We have the sources here. We are energy-rich, and coal is one of the great potentials we have."

Source.

Senator Barrack Hussein Obama, January 17, 2008, Interview with San Francisco Chronicle:

"Let me sort of describe my overall policy.
What I've said is that we would put a cap and trade system in place that is as aggressive, if not more aggressive, than anybody else's out there.
I was the first to call for a 100% auction on the cap and trade system, which means that every unit of carbon or greenhouse gases emitted would be charged to the polluter.

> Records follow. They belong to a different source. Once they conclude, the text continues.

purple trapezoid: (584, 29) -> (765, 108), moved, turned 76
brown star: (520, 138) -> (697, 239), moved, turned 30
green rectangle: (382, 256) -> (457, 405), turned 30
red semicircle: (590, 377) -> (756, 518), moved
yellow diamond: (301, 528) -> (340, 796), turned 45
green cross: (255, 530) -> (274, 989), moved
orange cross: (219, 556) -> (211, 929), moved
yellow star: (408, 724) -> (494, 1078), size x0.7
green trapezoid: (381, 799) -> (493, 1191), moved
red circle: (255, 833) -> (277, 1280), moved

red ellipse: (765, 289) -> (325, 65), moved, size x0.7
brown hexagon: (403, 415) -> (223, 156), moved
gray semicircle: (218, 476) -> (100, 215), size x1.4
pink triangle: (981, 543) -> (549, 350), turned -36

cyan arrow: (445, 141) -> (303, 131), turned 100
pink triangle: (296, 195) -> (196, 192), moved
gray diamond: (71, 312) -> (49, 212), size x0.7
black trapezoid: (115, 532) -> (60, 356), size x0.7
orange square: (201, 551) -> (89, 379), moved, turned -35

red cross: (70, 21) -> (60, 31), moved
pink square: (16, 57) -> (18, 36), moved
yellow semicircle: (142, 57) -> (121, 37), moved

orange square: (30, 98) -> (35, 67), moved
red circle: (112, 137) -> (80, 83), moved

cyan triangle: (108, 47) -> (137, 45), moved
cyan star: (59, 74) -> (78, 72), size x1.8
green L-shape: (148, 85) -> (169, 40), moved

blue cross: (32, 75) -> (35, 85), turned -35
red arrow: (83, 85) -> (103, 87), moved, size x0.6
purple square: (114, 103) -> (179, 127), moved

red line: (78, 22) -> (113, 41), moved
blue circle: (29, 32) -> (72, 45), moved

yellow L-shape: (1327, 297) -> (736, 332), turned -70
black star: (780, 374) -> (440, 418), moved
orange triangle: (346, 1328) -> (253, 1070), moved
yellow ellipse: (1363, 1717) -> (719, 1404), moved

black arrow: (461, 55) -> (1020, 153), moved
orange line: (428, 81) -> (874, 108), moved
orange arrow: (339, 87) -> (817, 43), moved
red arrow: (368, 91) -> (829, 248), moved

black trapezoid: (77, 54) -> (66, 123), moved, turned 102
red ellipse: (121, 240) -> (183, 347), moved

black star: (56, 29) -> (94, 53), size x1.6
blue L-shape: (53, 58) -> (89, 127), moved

That will create a market in which whatever technologies are out there that are being presented, whatever power plants that are being built, that they would have to meet the rigors of that market and the ratcheted down caps that are being placed, imposed every year.
So if somebody wants to build a coal-powered plant, they can; it's just that it will bankrupt them because they're going to be charged a huge sum for all that greenhouse gas that's being emitted.
That will also generate billions of dollars that we can invest in solar, wind, biodiesel [Ed.: See Solyndra] and other alternative energy approaches.
The only thing I've said with respect to coal, I haven't been some coal booster. What I have said is that for us to take coal off the table as a (sic) ideological matter as opposed to saying if technology allows us to use coal in a clean way, we should pursue it.
So if somebody wants to build a coal-powered plant, they can.
It's just that it will bankrupt them.
"

Source.

Results? Well...., let's just examine the price per barrel of crude oil during the Reagan and Obama Presidencies:

REAGAN OIL PRICES:

January 1981: $38.00 per barrel.
January 1989: $18.50

Oil Price Change: Price DROPPED by 51%, over 8 years. And the average for the year 1983 (Reagan's 3d year, comparable to 2011 for Obama) was $29/barrel. A drop of 23%.

OBAMA OIL PRICES:

January 2009: $33.07
October 6, 2011: $82.35

Oil Price Change: Price JUMPED by 148% (ONE HUNDRED FORTY-EIGHT PERCENT), in just 2 2/3 years. We can only imagine where it will be in January 2013.

(Oh, and remember that oil-biz/Halliburton-controlled puppet George W. Bush? When he took office in January 2001, the price per barrel was $28.66…In October 2003 it was $27.07, down 6%.)

Source.

For Obama to compare himself to Ronald Reagan is like a tumor comparing itself to your brain.